● **PROBLEM TO SOLVE**:
In the entries that follow, how many lines contain "documentos"? Please reply with only the number.

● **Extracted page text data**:
——
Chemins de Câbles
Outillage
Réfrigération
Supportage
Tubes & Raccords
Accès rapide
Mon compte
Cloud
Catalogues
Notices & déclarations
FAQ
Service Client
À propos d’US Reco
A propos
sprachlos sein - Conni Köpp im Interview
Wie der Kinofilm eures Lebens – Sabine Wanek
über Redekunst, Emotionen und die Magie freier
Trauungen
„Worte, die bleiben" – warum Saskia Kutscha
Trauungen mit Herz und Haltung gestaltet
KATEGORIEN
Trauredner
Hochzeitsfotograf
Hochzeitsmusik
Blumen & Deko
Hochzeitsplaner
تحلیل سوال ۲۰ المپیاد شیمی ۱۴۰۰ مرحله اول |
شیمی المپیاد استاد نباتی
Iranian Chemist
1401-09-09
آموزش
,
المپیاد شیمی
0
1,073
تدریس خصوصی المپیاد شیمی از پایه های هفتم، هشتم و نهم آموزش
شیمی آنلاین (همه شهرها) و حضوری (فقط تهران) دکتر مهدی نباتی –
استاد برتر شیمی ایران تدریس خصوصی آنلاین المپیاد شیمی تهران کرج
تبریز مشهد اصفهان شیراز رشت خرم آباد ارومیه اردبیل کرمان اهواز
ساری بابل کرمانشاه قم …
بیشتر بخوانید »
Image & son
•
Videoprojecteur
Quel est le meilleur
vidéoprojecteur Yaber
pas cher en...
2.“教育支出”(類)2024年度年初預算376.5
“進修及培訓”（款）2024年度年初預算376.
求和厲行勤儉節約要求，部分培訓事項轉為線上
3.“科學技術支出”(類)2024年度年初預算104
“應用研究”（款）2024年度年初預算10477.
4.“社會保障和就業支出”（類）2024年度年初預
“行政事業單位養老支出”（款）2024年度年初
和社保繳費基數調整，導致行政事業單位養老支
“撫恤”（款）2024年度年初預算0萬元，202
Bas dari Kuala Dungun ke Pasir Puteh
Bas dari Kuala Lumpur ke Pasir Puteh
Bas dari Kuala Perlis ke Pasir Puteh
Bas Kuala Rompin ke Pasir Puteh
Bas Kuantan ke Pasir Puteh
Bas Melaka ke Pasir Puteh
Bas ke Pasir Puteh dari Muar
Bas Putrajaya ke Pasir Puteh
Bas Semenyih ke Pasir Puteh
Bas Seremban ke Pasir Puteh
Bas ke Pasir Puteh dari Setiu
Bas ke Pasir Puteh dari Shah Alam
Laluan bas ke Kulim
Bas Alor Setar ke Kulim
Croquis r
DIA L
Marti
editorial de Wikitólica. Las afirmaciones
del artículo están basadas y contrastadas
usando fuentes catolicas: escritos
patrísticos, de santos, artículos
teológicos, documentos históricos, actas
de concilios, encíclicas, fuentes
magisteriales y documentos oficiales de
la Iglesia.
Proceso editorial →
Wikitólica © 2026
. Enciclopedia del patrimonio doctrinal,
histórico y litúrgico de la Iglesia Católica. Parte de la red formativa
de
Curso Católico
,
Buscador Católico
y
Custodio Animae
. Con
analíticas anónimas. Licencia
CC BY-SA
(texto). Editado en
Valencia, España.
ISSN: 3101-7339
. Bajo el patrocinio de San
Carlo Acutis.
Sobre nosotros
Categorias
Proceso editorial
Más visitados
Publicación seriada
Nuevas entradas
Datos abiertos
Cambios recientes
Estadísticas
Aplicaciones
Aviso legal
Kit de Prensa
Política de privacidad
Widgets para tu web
——
● **WRITTEN SOLUTION**:
2